– В какой бой, Сань? – нахмурился Мостовой.
– Да в самый натуральный, брат. Ты что, еще не въехал?.. Да это же война. Обыкновенная война. Она давно идет. И никогда не прекращалась. Надо только точно понять – твоя она или нет. Она ж у каждого своя. И отсидеться тоже можно. Никто тебя за это не осудит. Но если она твоя. С таким настроем, брат, лучше за оружие не браться. Твой поединок вчистую проигран. Понимаешь, о чем я?
– Не знаю, Сань…
– Ведь ты ж уже не целочка… Черту-то перешел… Пора бы и привыкнуть.
– Не знаю. Одно дело, когда злость внутри кипит, и другое… Они ж меня тогда как зайца по тайге гоняли. Как крысу по подвалу. У меня и выбора-то не было.
– Ну, злость твоя, я думаю, и теперь – с тобой. Никуда она не делась. Ты ей просто воли не даешь. А что касаемо остального – так ничего ж не изменилось. Была оборона. Теперь – наступление. Обычные маневры… Ты вот решил их больше не валить. Решил: калечить буду. И я тебя, браток, мал-мало понимаю. Калечить – это, конечно, круто. Кто бы спорил? Житуха у калеки – полный мрак. Одно мучение сплошное. Но даже в таком состоянии эта сволочь, тобой недобитая, еще на кучу гадостей способна. Понимаешь?.. Да и ты же не только об этом думаешь. Признайся, брат? А?.. Ты ж в первую очередь о себе заботишься? Да можешь мне не отвечать. И так знаю… Вроде как и дело сделал, и нового страшного греха на душу не взял? Так ведь?.. Я, честно говоря, Андрюш, вообще не понимаю, как ты с такою кашею в башке во всей этой свистопляске уцелеть умудрился? Как ты живой остался?

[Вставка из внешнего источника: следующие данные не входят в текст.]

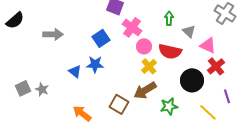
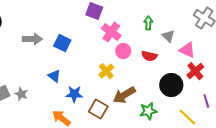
blue square: (101, 38) -> (62, 43), moved, turned -30
red semicircle: (170, 51) -> (149, 56), size x0.7
blue star: (95, 64) -> (74, 94), moved
yellow cross: (149, 66) -> (106, 71), moved

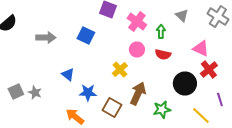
green arrow: (148, 23) -> (161, 32), moved
pink cross: (111, 32) -> (137, 22), moved
gray triangle: (168, 36) -> (182, 16), moved
blue square: (62, 43) -> (86, 36), moved
brown arrow: (124, 95) -> (138, 94), turned 145

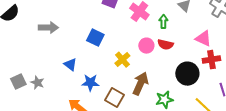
blue square: (86, 36) -> (95, 38), moved
pink circle: (137, 50) -> (146, 46), moved
red cross: (209, 70) -> (211, 60), turned 30

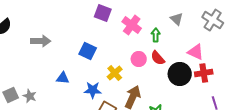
red semicircle: (165, 45) -> (158, 58), turned 35
blue triangle: (70, 65) -> (63, 78), turned -32
black circle: (187, 74) -> (180, 74), moved
blue star: (90, 83) -> (93, 90), moved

– Да я и сам не очень понимаю… А может, просто время не пришло…
– И послушай, что еще скажу. Вот ты этого хачика вонючего тогда на хате пожалел. Пожалел, пожалел. Не юли… А я его списал влегкую. Без всякой слякоти. И списал я его, братушечка, потому что знал точно – они нас сами первыми валить задумали. Как видишь – не ошибся. Да и чего его жалеть, скотину? Они же никого не пожалеют. Они ж страну давно, как девочку, на хор поставили. И пялят ее прилюдно во все дыры. Еще и ржут при этом от своей полной безнаказанности. Что, я не прав, Андрюш? Молчишь? Да прав-прав… Не жалел и жалеть не буду. Зверюшку какую в тайге пожалею. Ружье отведу. А этих… – никогда! Не дождутся, суки!.. Это же не люди, братка. Понимаешь? Это же – пена гольная! Отстой навозный! И никакие человеческие мерки к ним не применимы. Они – вне категории. Вне закона… Да ты же и сам все это прекрасно понимаешь…
– Понимаю, Сань…
– Ты только не подумай, что я ко всем этим чернозадым без разбора зуб имею. Да мне по барабану – русский ты или армяшка, или хохол какой-нибудь… Есть люди… Есть скоты… И только так…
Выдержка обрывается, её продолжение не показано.